WHAT YOU NEED TO DO:
Please retype the records below exactly, leaving out any pictures.

** GIVEN RECORDS follows **

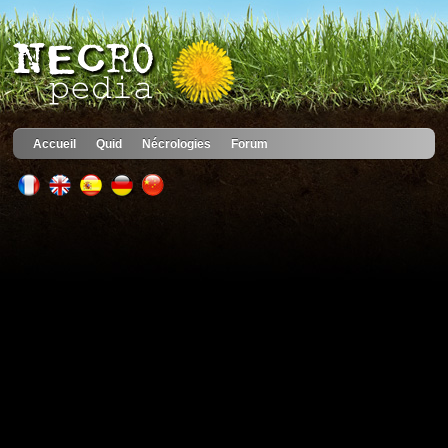
Accueil
Quid
Nécrologies
Forum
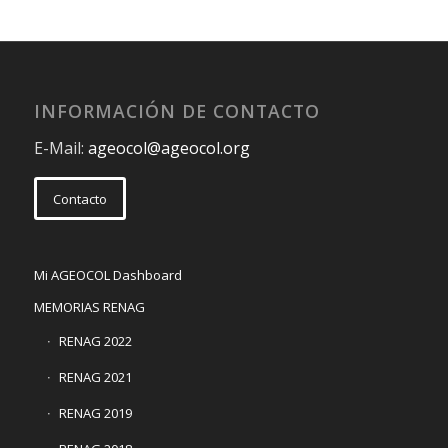
INFORMACIÓN DE CONTACTO
E-Mail:
ageocol@ageocol.org
Contacto
Mi AGEOCOL Dashboard
MEMORIAS RENAG
RENAG 2022
RENAG 2021
RENAG 2019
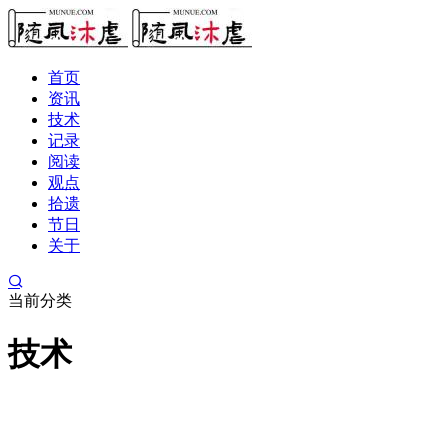
首页
资讯
技术
记录
阅读
观点
拾遗
节日
关于
当前分类
技术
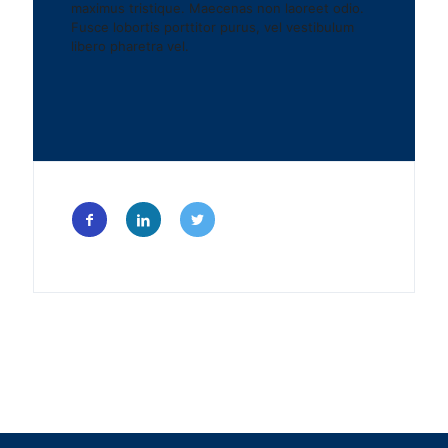
maximus tristique. Maecenas non laoreet odio.
Fusce lobortis porttitor purus, vel vestibulum
libero pharetra vel.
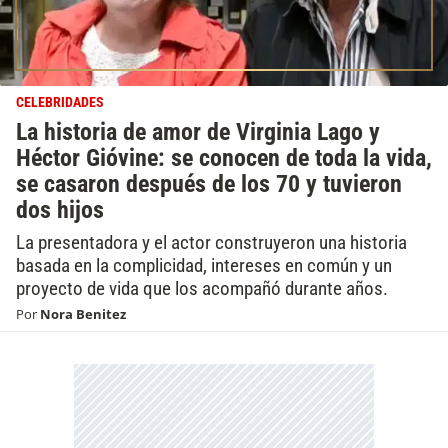
CELEBRIDADES
La historia de amor de Virginia Lago y
Héctor Gióvine: se conocen de toda la vida,
se casaron después de los 70 y tuvieron
dos hijos
La presentadora y el actor construyeron una historia
basada en la complicidad, intereses en común y un
proyecto de vida que los acompañó durante años.
Por
Nora Benitez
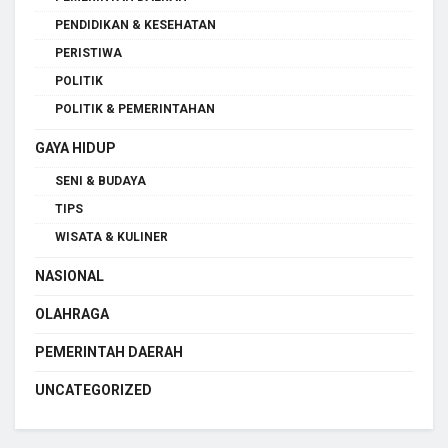
PENDIDIKAN & KESEHATAN
PERISTIWA
POLITIK
POLITIK & PEMERINTAHAN
GAYA HIDUP
SENI & BUDAYA
TIPS
WISATA & KULINER
NASIONAL
OLAHRAGA
PEMERINTAH DAERAH
UNCATEGORIZED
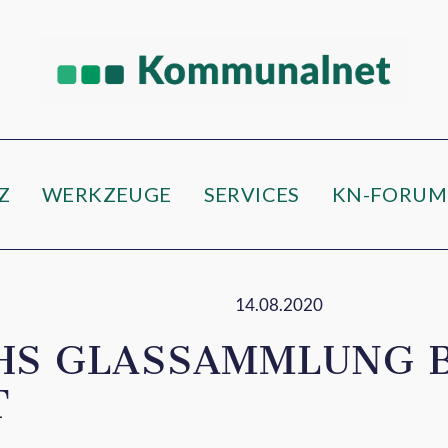
Z
WERKZEUGE
SERVICES
KN-FORUM
14.08.2020
HS GLASSAMMLUNG 
T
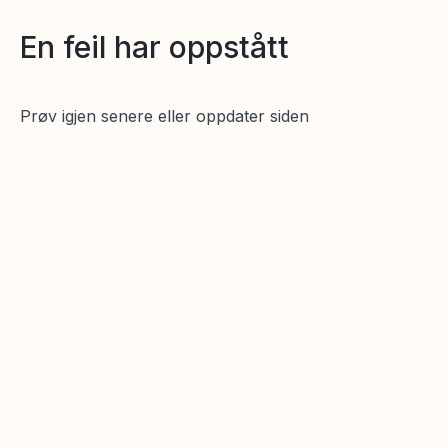
En feil har oppstått
Prøv igjen senere eller oppdater siden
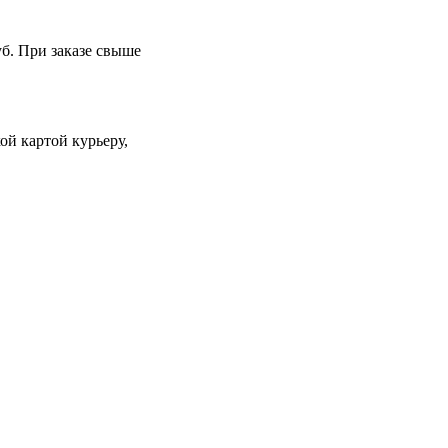
уб. При заказе свыше
й картой курьеру,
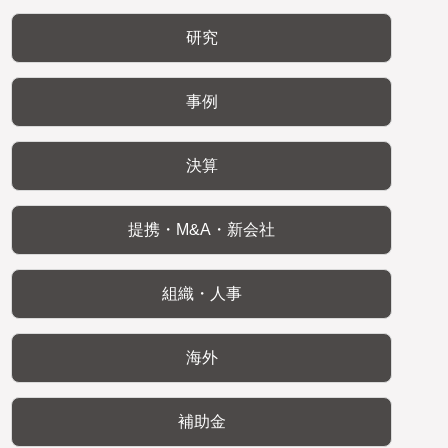
研究
事例
決算
提携・M&A・新会社
組織・人事
海外
補助金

** End of GIVEN RECORDS **

WRITTEN SOLUTION:
Accueil
Quid
Nécrologies
Forum
INFORMACIÓN DE CONTACTO
E-Mail:
ageocol@ageocol.org
Contacto
Mi AGEOCOL Dashboard
MEMORIAS RENAG
RENAG 2022
RENAG 2021
RENAG 2019
首页
资讯
技术
记录
阅读
观点
拾遗
节日
关于
当前分类
技术
maximus tristique. Maecenas non laoreet odio.
Fusce lobortis porttitor purus, vel vestibulum
libero pharetra vel.
CELEBRIDADES
La historia de amor de Virginia Lago y
Héctor Gióvine: se conocen de toda la vida,
se casaron después de los 70 y tuvieron
dos hijos
La presentadora y el actor construyeron una historia
basada en la complicidad, intereses en común y un
proyecto de vida que los acompañó durante años.
Por
Nora Benitez
PENDIDIKAN & KESEHATAN
PERISTIWA
POLITIK
POLITIK & PEMERINTAHAN
GAYA HIDUP
SENI & BUDAYA
TIPS
WISATA & KULINER
NASIONAL
OLAHRAGA
PEMERINTAH DAERAH
UNCATEGORIZED
Z
WERKZEUGE
SERVICES
KN-FORUM
14.08.2020
HS GLASSAMMLUNG 
T
En feil har oppstått
Prøv igjen senere eller oppdater siden
уб. При заказе свыше
й картой курьеру,
研究
事例
決算
提携・M&A・新会社
組織・人事
海外
補助金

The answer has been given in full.